TSQL - Sum on time column with condition

Question

Need to create a query, which will get summary of time during which was bit set ON/OFF.

Example:

╔═══════════════════════════╗
║           TABLE           ║
╠════╦════════╦═════╦═══════╣
║ ID ║  TIME  ║ BIT ║ VALUE ║
╠════╬════════╬═════╬═══════╣
║  1 ║ 13:40  ║  1  ║   5   ║
║  2 ║ 13:45  ║  1  ║   3   ║
║  3 ║ 13:50  ║  1  ║   1   ║
║  4 ║ 13:55  ║  0  ║   2   ║
║  5 ║ 14:00  ║  0  ║   7   ║
║  6 ║ 14:05  ║  1  ║   3   ║
║  7 ║ 14:10  ║  1  ║   4   ║
║  8 ║ 14:15  ║  0  ║   2   ║
║  9 ║ 14:20  ║  1  ║   2   ║
╚════╩════════╩═════╩═══════╝

I would like to have total summary of TIME (and VALUE - simpler one) when the BIT was SET ON:

13:40 - 13:50 = 10 mins
14:05 - 14:10 = 5 mins
14:20         = no end time, 0 mins
-----------------------------------------
                15 mins

Have found:

• How to sum up time field in SQL Server = Sort of good question, but there is static time as start (0:00:00) which won't work in this case
• Aggregate function over a given time interval = there is aggregation but not conditioned and works on all data

I thought that this could be done as a recursive function (passing last processed datetime), which will pass the last date which was handled, and sum the datetime since the BIT is ON.

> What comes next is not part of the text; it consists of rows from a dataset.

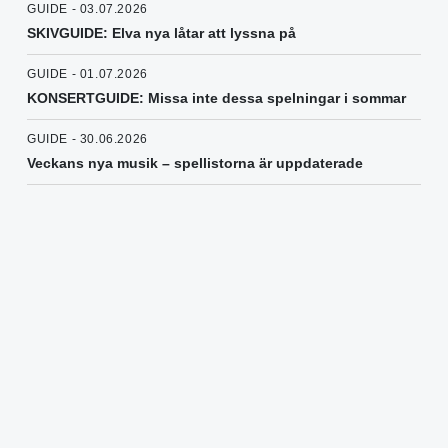
GUIDE - 03.07.2026
SKIVGUIDE: Elva nya låtar att lyssna på
GUIDE - 01.07.2026
KONSERTGUIDE: Missa inte dessa spelningar i sommar
GUIDE - 30.06.2026
Veckans nya musik – spellistorna är uppdaterade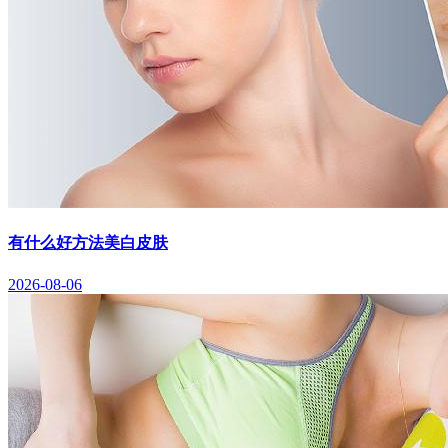
有什么好方法美白皮肤
2026-08-06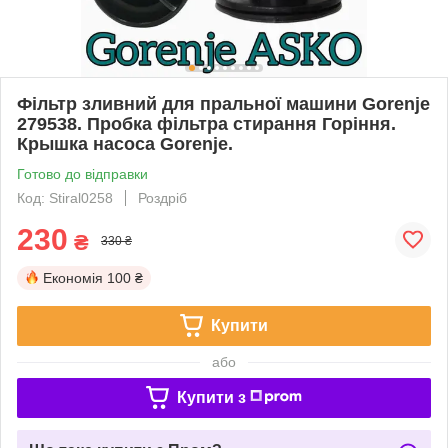
Фільтр зливний для пральної машини Gorenje
279538. Пробка фільтра стирання Горіння.
Крышка насоса Gorenje.
Готово до відправки
Код: Stiral0258
Роздріб
230
₴
330 ₴
Економія
100 ₴
Купити
або
Купити з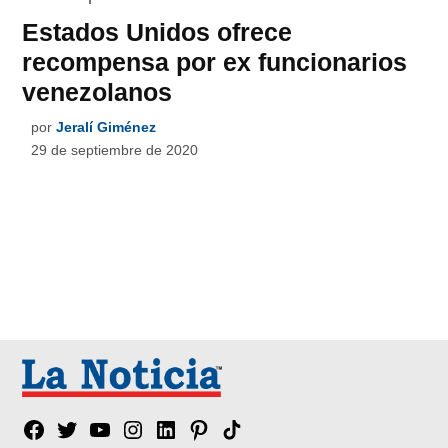
Estados Unidos ofrece
recompensa por ex funcionarios
venezolanos
por
Jeralí Giménez
29 de septiembre de 2020
Facebook
Twitter
YouTube
Instagram
Linkedin
Pinterest
Tik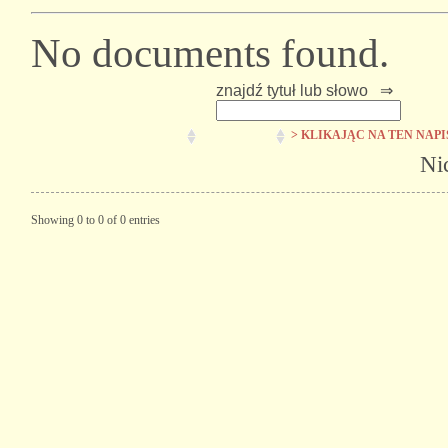
No documents found.
znajdź tytuł lub słowo ⇒
> KLIKAJĄC NA TEN NAP
Ni
Showing 0 to 0 of 0 entries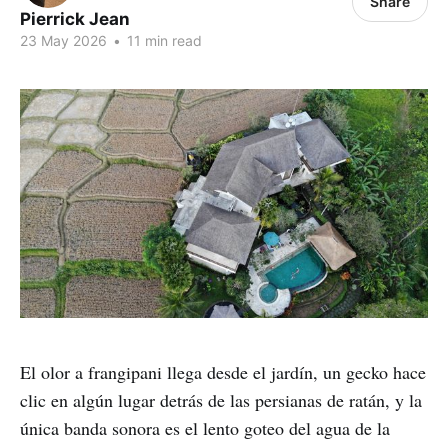
Share
Pierrick Jean
23 May 2026
•
11 min read
El olor a frangipani llega desde el jardín, un gecko hace
clic en algún lugar detrás de las persianas de ratán, y la
única banda sonora es el lento goteo del agua de la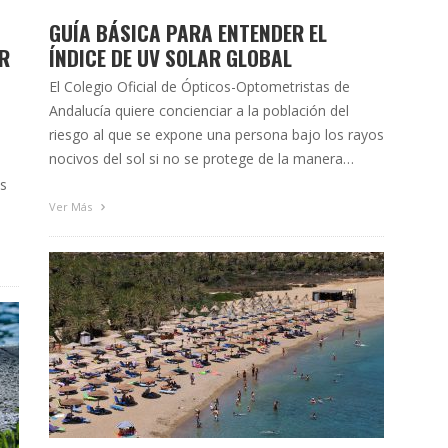
GUÍA BÁSICA PARA ENTENDER EL
R
ÍNDICE DE UV SOLAR GLOBAL
El Colegio Oficial de Ópticos-Optometristas de
Andalucía quiere concienciar a la población del
riesgo al que se expone una persona bajo los rayos
nocivos del sol si no se protege de la manera
adecuada. Por ello, en esta entrada vamos a hablar
ás
sobre el índice UV, cual es la numeración que fija el
Ver Más
porcentaje de …
gio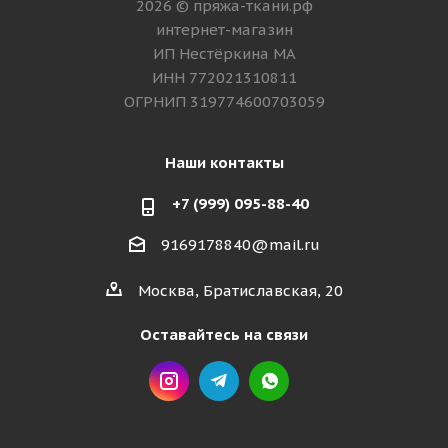
2026 © пряжа-ткани.рф
интернет-магазин
ИП Нестёркина МА
ИНН 772021310811
ОГРНИП 319774600703059
Наши контакты
+7 (999) 095-88-40
9169178840@mail.ru
Москва, Братиславская, 20
Оставайтесь на связи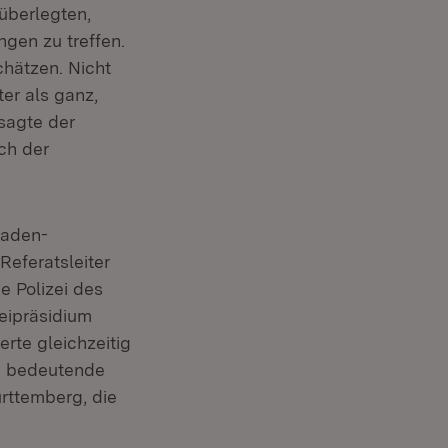
überlegten,
gen zu treffen.
chätzen. Nicht
er als ganz,
sagte der
ich der
Baden-
Referatsleiter
e Polizei des
eipräsidium
rte gleichzeitig
ne bedeutende
rttemberg, die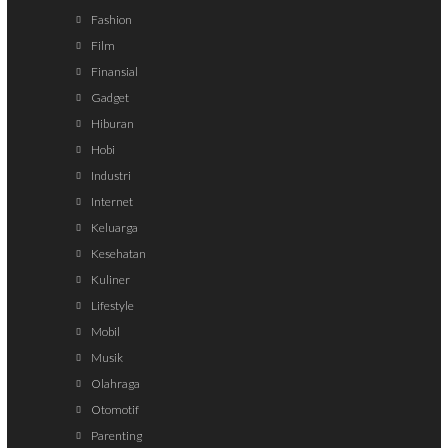
Fashion
Film
Finansial
Gadget
Hiburan
Hobi
Industri
Internet
Keluarga
Kesehatan
Kuliner
Lifestyle
Mobil
Musik
Olahraga
Otomotif
Parenting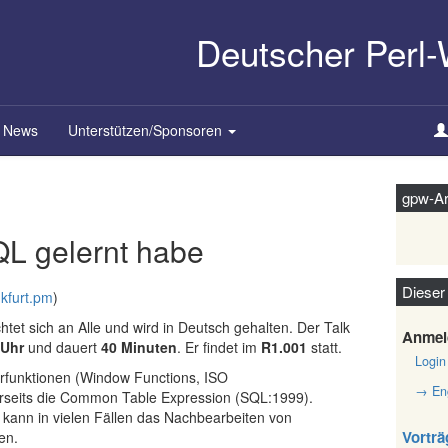
Deutscher Perl
News
Unterstützen/Sponsoren
gpw-Ar
QL gelernt habe
Dieser
kfurt.pm
)
chtet sich an Alle und wird in Deutsch gehalten. Der Talk
Anmel
 Uhr
und dauert
40 Minuten
. Er findet im
R1.001
statt.
Login
rfunktionen (Window Functions, ISO
→ Eng
erseits die Common Table Expression (SQL:1999).
kann in vielen Fällen das Nachbearbeiten von
Vorträ
en.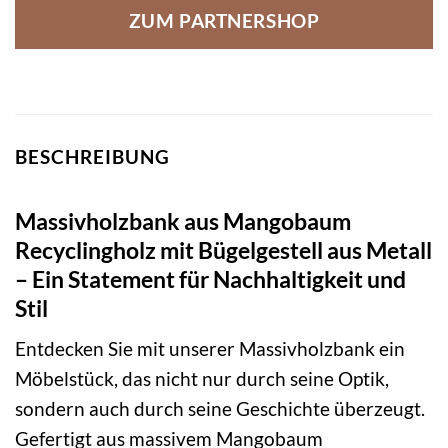
ZUM PARTNERSHOP
BESCHREIBUNG
Massivholzbank aus Mangobaum
Recyclingholz mit Bügelgestell aus Metall
– Ein Statement für Nachhaltigkeit und
Stil
Entdecken Sie mit unserer Massivholzbank ein
Möbelstück, das nicht nur durch seine Optik,
sondern auch durch seine Geschichte überzeugt.
Gefertigt aus massivem Mangobaum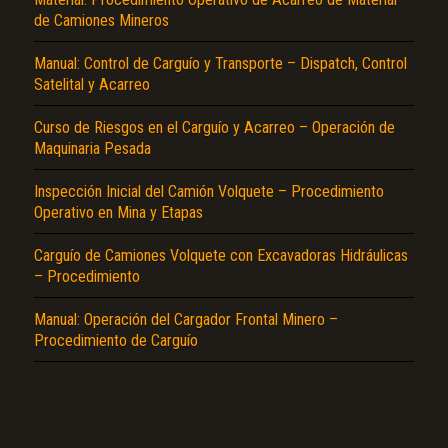
de Camiones Mineros
Manual: Control de Carguío y Transporte – Dispatch, Control
Satelital y Acarreo
Curso de Riesgos en el Carguío y Acarreo – Operación de
Maquinaria Pesada
El Título es incorrecto según el contenido.
Inspección Inicial del Camión Volquete – Procedimiento
Operativo en Mina y Etapas
Texto o Imagen de portada son erróneos.
Carguío de Camiones Volquete con Excavadoras Hidráulicas
No carga o no se visualiza el contenido.
– Procedimiento
Reportar otro tipo de error...
Manual: Operación del Cargador Frontal Minero –
Procedimiento de Carguío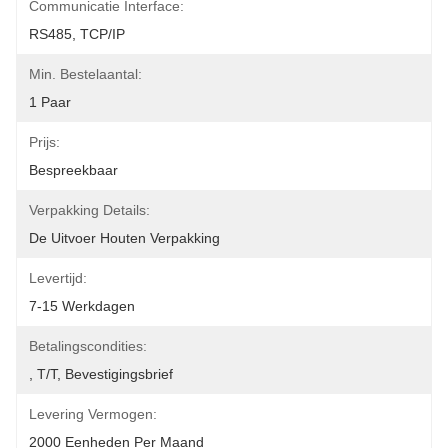
Communicatie Interface:
RS485, TCP/IP
Min. Bestelaantal:
1 Paar
Prijs:
Bespreekbaar
Verpakking Details:
De Uitvoer Houten Verpakking
Levertijd:
7-15 Werkdagen
Betalingscondities:
, T/T, Bevestigingsbrief
Levering Vermogen:
2000 Eenheden Per Maand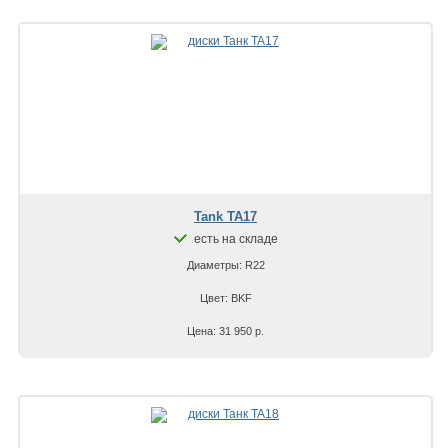
Tank TA17
есть на складе
Диаметры: R22
Цвет: BKF
Цена: 31 950 р.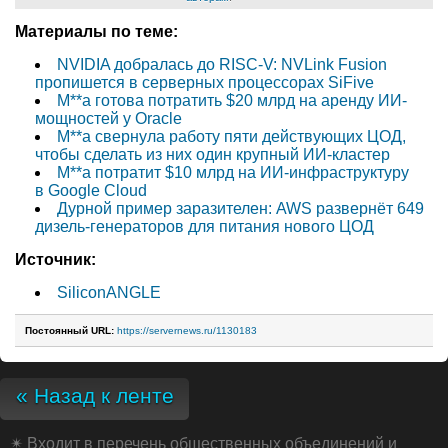
Материалы по теме:
NVIDIA добралась до RISC-V: NVLink Fusion
пропишется в серверных процессорах SiFive
M**a готова потратить $20 млрд на аренду ИИ-
мощностей у Oracle
M**a свернула работу пяти действующих ЦОД,
чтобы сделать из них один крупный ИИ-кластер
M**a потратит $10 млрд на ИИ-инфраструктуру
в Google Cloud
Дурной пример заразителен: AWS развернёт 649
дизель-генераторов для питания нового ЦОД
Источник:
SiliconANGLE
Постоянный URL:
https://servernews.ru/1130183
« Назад к ленте
✴
Входит в перечень общественных объединений и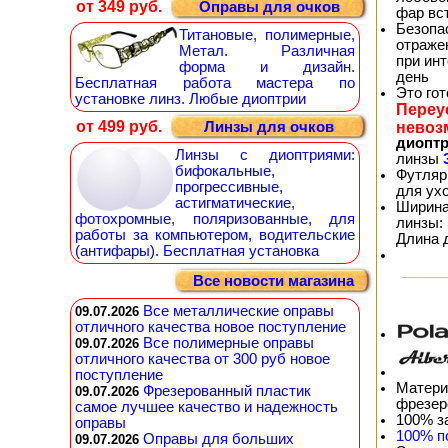
от 349 руб.
Оправы для очков
фар вс
Безопа
Титановые, полимерные,
отражен
Метал. Различная
при ин
форма и дизайн.
день
Бесплатная работа мастера по
Это го
установке линз. Любые диоптрии
Переу
от 499 руб.
невоз
Линзы для очков
диопт
Линзы с диоптриями:
линзы
бифокальные,
Футляр
прогрессивные,
для ух
астигматические,
Ширина
фотохромные, поляризованные, для
линзы: 
работы за компьютером, водительские
Длина 
(антифары). Бесплатная установка
Все новости магазина
Все металлические оправы
09.07.2026
отличного качества новое поступление
Все полимерные оправы
09.07.2026
отличного качества от 300 руб новое
поступление
Матери
Фрезерованный пластик
09.07.2026
фрезер
самое лучшее качество и надежность
100% з
оправы
100% п
Оправы для больших
09.07.2026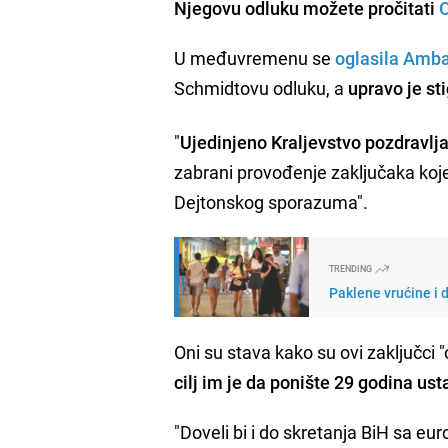
Njegovu odluku možete pročitati
U međuvremenu se
oglasila Amba
Schmidtovu odluku, a
upravo je st
"
Ujedinjeno Kraljevstvo pozdravlj
zabrani provođenje zaključaka koje 
Dejtonskog sporazuma".
TRENDING
Paklene vrućine i 
Oni su stava kako su ovi zaključci "
cilj im je da ponište 29 godina us
"Doveli bi i do skretanja BiH sa eur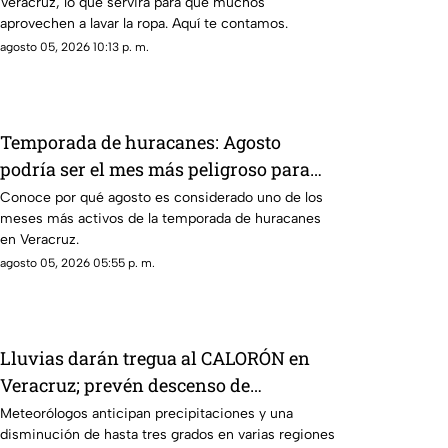
Veracruz, lo que servirá para que muchos
aprovechen a lavar la ropa. Aquí te contamos.
agosto 05, 2026 10:13 p. m.
Temporada de huracanes: Agosto
podría ser el mes más peligroso para
Veracruz
Conoce por qué agosto es considerado uno de los
meses más activos de la temporada de huracanes
en Veracruz.
agosto 05, 2026 05:55 p. m.
Lluvias darán tregua al CALORÓN en
Veracruz; prevén descenso de
temperatura en estos días
Meteorólogos anticipan precipitaciones y una
disminución de hasta tres grados en varias regiones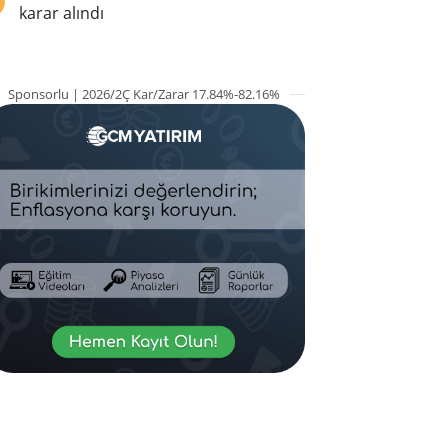
karar alındı
Sponsorlu | 2026/2Ç Kar/Zarar 17.84%-82.16%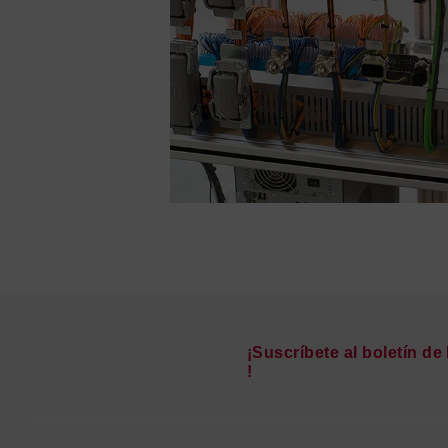
¡Suscríbete al boletín d
!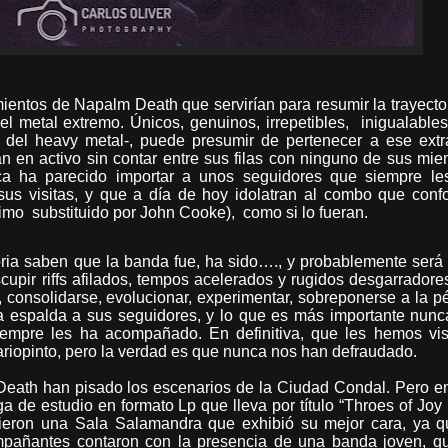
ientos de Napalm Death que servirían para resumir la trayecto
l metal extremo. Únicos, genuinos, irrepetibles,
inigualable
 del heavy metal-, puede presumir de pertenecer a ese ext
n en activo sin contar entre sus filas con ninguno de sus mi
nca ha parecido importar a unos seguidores que siempre le
s visitas, y que a día de hoy idolatran al combo que conf
timo
substituido por John Cooke),
como si lo fueran.
oria saben que la banda fue, ha sido…., y probablemente será
cupir riffs afilados, tempos acelerados y rugidos desgarradore
 consolidarse, evolucionar, experimentar, sobreponerse a la p
a espalda a sus seguidores, y lo que es más importante nun
iempre les ha acompañado. En definitiva, que les hemos vi
variopinto, pero la verdad es que nunca nos han defraudado.
eath han pisado los escenarios de la Ciudad Condal. Pero e
 de estudio en formato Lp que lleva por título “Throes of Joy 
ogieron una Sala Salamandra que exhibió su mejor cara, ya 
pañantes contaron con la presencia de una banda joven, qu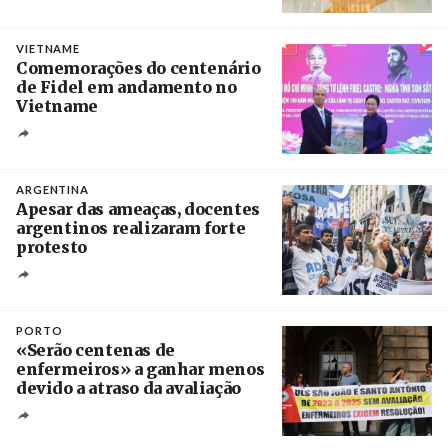
Créditos
/ UBBO
VIETNAME
Comemorações do centenário
de Fidel em andamento no
Vietname
Créditos
/ baochinhphu.vn
ARGENTINA
Apesar das ameaças, docentes
argentinos realizaram forte
protesto
Créditos
Catriel Gallucci Bordoni / Página 12
PORTO
«Serão centenas de
enfermeiros» a ganhar menos
devido a atraso da avaliação
Créditos
Estela Silva / Agência Lusa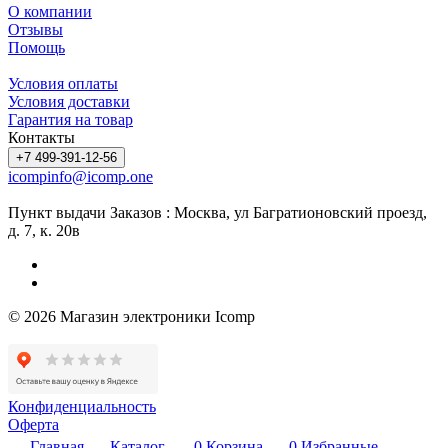
О компании
Отзывы
Помощь
Условия оплаты
Условия доставки
Гарантия на товар
Контакты
+7 499-391-12-56
icompinfo@icomp.one
Пункт выдачи Заказов : Москва, ул Багратионовский проезд,
д. 7, к. 20в
© 2026 Магазин электроники Icomp
Конфиденциальность
Оферта
Главная
Каталог
0
Корзина
0
Избранные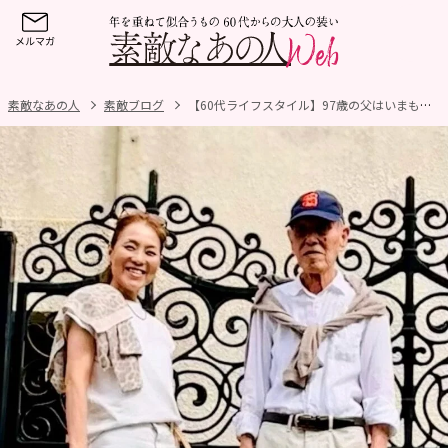
素敵なあの人
素敵ブログ
【60代ライフスタイル】97歳の父はいまも元気いっぱい！親子でZARAの買い物を楽しみます！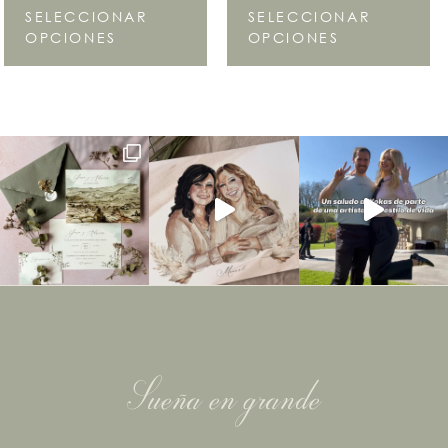
SELECCIONAR
SELECCIONAR
OPCIONES
OPCIONES
Sueña en grande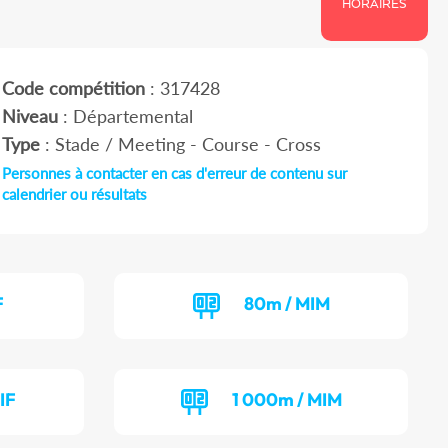
HORAIRES
Code compétition
: 317428
Niveau
: Départemental
Type
: Stade / Meeting - Course - Cross
Personnes à contacter en cas d'erreur de contenu sur
calendrier ou résultats
F
80m / MIM
IF
1 000m / MIM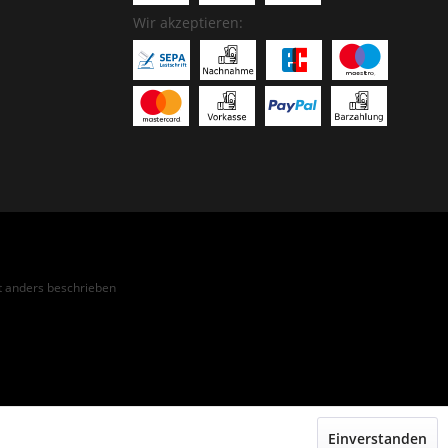
Wir akzeptieren:
 anders beschrieben
Einverstanden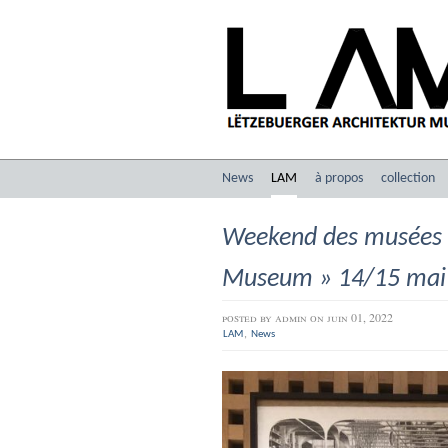
News
LAM
à propos
collection
Weekend des musées 2
Museum » 14/15 mai
posted by
admin
on juin 01, 2022
,
LAM
News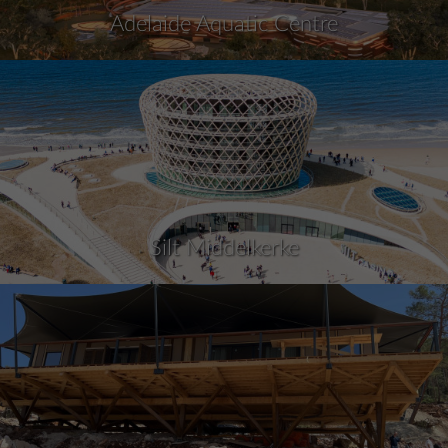
Adelaide Aquatic Centre
Silt Middelkerke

SQL query for summing the VALUE (easy one):

SELECT SUM(Value)
FROM Table
WHERE Bit = 1

How should I get total value of minutes (time), during which was the BIT set ON?

---

EDIT: Query which can be used for testing:

DECLARE @Table TABLE(
    ID INT Identity(1,1) PRIMARY KEY,
    [TIME] DATETIME NOT NULL,
    [BIT] BIT NOT NULL,
    [VALUE] INT NOT NULL
);
INSERT INTO @Table([TIME],[BIT],[VALUE]) VALUES('13:40',1,5);
INSERT INTO @Table([TIME],[BIT],[VALUE]) VALUES('13:45',1,3);
INSERT INTO @Table([TIME],[BIT],[VALUE]) VALUES('13:50',1,1);
INSERT INTO @Table([TIME],[BIT],[VALUE]) VALUES('13:55',0,2);
INSERT INTO @Table([TIME],[BIT],[VALUE]) VALUES('14:00',0,7);
INSERT INTO @Table([TIME],[BIT],[VALUE]) VALUES('14:05',1,3);
INSERT INTO @Table([TIME],[BIT],[VALUE]) VALUES('14:10',1,4);
INSERT INTO @Table([TIME],[BIT],[VALUE]) VALUES('14:15',0,2);
INSERT INTO @Table([TIME],[BIT],[VALUE]) VALUES('14:20',1,2);
SELECT * FROM @Table;

Answer 1

Use LEAD function to get time in the next row and to calculate time interval. Then just group result by [bit]

WITH t AS(
SELECT
    [time],
    DATEDIFF(minute, [time], LEAD([time], 1, null) OVER (ORDER BY [time])) AS interval,
    [bit],
    [value]
FROM table1)
SELECT [bit], CAST(DATEADD(MINUTE, SUM(interval), '00:00') AS TIME), SUM([value]) FROM t
GROUP BY [bit]

Answer 2

This is a "gaps and islands" problem, with a pretty standard solution. I came up with this, which is pretty much the same as Gordon's, but has an extra step to calculate the intervals. This is the only reason I am posting what is essentially a duplicate answer, I'm not sure that taking the difference in minutes from zero actually works?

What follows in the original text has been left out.